(Data excerpts)
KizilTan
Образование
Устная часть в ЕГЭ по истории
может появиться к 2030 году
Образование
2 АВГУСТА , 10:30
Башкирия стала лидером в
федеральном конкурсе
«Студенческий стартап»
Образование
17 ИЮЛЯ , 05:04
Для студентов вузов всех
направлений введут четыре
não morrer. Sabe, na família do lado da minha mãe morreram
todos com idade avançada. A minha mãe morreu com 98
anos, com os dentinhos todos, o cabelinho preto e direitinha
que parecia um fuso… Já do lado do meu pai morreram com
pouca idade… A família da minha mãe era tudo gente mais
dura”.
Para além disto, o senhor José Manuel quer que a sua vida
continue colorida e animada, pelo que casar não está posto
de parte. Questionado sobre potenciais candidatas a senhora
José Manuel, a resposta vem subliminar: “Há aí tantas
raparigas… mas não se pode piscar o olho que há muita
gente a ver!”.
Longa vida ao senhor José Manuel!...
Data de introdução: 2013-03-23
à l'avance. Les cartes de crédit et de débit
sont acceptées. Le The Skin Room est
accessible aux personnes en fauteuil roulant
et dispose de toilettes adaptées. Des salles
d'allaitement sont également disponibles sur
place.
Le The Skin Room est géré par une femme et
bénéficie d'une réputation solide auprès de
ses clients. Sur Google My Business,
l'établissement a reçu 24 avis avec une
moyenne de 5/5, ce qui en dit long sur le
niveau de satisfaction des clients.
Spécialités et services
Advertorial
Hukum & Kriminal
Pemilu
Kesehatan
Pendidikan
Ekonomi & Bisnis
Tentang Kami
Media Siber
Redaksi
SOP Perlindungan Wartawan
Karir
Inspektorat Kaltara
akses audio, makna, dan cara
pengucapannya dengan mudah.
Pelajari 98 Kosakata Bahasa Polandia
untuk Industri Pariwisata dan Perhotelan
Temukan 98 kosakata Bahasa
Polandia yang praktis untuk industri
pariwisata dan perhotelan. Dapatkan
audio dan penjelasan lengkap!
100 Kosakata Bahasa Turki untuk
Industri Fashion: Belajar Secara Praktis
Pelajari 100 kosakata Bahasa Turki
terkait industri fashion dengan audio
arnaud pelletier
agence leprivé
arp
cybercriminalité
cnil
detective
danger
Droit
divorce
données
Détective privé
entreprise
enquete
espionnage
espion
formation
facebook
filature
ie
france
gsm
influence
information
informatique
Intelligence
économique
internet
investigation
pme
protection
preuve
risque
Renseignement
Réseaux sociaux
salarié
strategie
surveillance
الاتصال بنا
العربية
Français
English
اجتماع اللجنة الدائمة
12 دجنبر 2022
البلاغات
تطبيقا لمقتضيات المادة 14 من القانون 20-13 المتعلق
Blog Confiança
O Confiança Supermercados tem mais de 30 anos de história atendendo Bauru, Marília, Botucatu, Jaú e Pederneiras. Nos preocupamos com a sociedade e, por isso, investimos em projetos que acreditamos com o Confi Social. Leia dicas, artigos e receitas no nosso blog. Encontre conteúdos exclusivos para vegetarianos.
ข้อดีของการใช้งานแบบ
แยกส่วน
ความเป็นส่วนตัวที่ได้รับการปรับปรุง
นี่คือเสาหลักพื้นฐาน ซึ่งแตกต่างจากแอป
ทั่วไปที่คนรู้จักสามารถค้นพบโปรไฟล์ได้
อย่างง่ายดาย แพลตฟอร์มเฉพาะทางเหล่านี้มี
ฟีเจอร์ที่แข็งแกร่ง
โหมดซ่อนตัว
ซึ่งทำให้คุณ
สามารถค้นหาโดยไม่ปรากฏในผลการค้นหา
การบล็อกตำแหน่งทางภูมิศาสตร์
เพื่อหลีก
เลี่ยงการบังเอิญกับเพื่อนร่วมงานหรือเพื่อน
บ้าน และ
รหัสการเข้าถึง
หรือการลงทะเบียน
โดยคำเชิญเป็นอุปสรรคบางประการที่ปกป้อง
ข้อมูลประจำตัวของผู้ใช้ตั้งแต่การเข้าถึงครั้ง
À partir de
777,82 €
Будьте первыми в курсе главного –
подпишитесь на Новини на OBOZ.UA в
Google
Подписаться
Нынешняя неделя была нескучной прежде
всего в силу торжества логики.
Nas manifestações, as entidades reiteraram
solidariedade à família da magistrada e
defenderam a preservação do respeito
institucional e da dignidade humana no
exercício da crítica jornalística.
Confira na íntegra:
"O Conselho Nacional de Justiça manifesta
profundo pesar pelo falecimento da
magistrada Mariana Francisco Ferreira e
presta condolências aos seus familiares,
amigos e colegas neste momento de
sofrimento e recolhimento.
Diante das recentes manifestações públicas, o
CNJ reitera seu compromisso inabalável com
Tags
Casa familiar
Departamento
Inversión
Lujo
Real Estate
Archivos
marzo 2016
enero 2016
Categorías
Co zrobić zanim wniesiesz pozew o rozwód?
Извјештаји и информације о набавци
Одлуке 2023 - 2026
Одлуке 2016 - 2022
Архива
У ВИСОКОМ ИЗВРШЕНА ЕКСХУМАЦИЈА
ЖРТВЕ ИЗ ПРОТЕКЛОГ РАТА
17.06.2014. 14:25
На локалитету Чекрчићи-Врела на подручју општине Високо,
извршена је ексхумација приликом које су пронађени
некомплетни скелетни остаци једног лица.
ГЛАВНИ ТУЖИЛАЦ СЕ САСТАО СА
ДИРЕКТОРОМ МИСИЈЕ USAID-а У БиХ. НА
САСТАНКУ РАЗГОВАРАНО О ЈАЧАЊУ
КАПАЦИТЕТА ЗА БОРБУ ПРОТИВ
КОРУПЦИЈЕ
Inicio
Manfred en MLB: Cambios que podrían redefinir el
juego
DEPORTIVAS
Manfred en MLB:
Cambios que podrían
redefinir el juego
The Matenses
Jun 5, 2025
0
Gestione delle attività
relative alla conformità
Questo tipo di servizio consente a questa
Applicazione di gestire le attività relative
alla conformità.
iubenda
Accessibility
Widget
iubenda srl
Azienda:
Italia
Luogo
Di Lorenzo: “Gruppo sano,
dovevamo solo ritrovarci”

- **Task prompt**
The answer must be a single number: how many lines of the entries contain "Room".

- **Reply**
2